The preamble at the very beginning of the bill is not a clause as such. Clause 1 of the bill amends section 84 of the Criminal Code, not section 85, and has many purposes.
First of all, clause 1 which proposes to amend subsection 84(5) list those offences for which the penalties would be increased. Tougher penalties are already imposed in the case of certain offences. For example, section 85 already provides for two types of penalties: one year for the commission of a first offence, and three years for a repeat offence.
Bill C-10 proposes much tougher penalties for a number of offences. There would be three types of penalties: one year, two years for a second offence, and five years for a repeat offence. Two different penalties are proposed for other offences: three years for a first offence, and five years for a repeat offence.
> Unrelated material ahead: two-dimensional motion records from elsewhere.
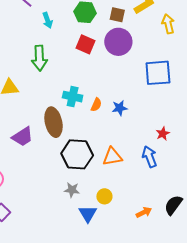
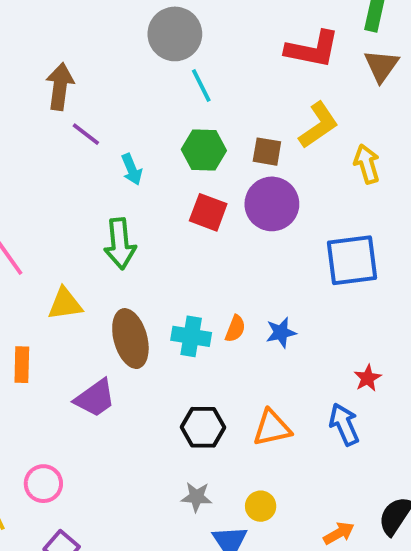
cyan cross: (73, 97) -> (191, 336), moved
brown ellipse: (54, 122) -> (130, 339), moved
black hexagon: (77, 154) -> (203, 427), size x0.7

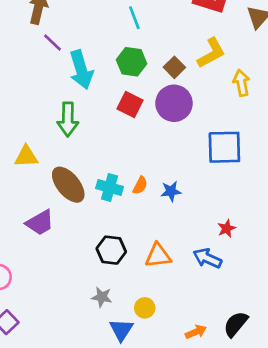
brown square: (267, 152) -> (174, 67), turned 30
cyan arrow: (132, 169) -> (81, 70), size x1.8
brown ellipse: (130, 339) -> (68, 185), turned -30
blue arrow: (344, 424) -> (207, 258), turned -48

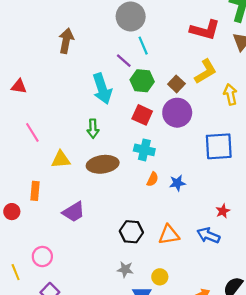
purple line: (52, 43) -> (124, 61), moved
green arrow: (68, 119) -> (93, 129), size x0.7
brown ellipse: (68, 185) -> (103, 164), moved, turned -56
cyan cross: (110, 188) -> (144, 150), moved

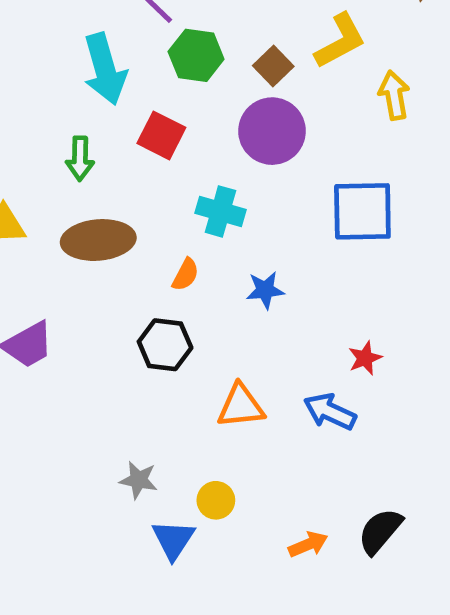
red square: (142, 115) -> (161, 135), moved
cyan cross: (144, 150) -> (220, 211), moved
orange semicircle: (153, 179) -> (185, 275), moved
black hexagon: (131, 232) -> (165, 345), moved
The clause starts off by listing all of the offences included in Part III of the Criminal Code for which tougher penalties are imposed in the case of repeat offenders. We need to be clear on the definition of “repeat offender“. According to the proposed paragraphs 84(5)(a),(b) and(c), if the accused was convicted in the past of committing an offence involving either the use of a firearm, or where a firearm was present but not used, that offence is deemed to be an earlier offence. The provision goes on to state that the offence will not be taken into account if more than 10 years have elapsed, not taking into account any time in custody.
The proposed subsection 84(6) expressly states that if the accused has a number of outstanding charges that have not yet been resolved by the courts, as soon as a charge has been entered, it is deemed to be a previous conviction.
Perhaps I could briefly explain that provision in English.
Subsection (6) is an explicit interpretation that if an individual has a number of outstanding charges that have not yet been resolved before the courts, the conviction, as soon as it's entered, is taken into account, regardless of the sequence in the commission of the offences themselves. In the clause-by-clause book, it's described as “ousting the Coke rule”.
There is a common-law interpretation that generally applies when a person has multiple outstanding charges and faces a higher penalty due to repeat offending. The Supreme Court has indicated that it is possible to exclude that general common-law interpretation if it's done so explicitly in the statute. So that's what subsection (6) does at clause 1 and elsewhere in the bill when an escalating scheme is proposed.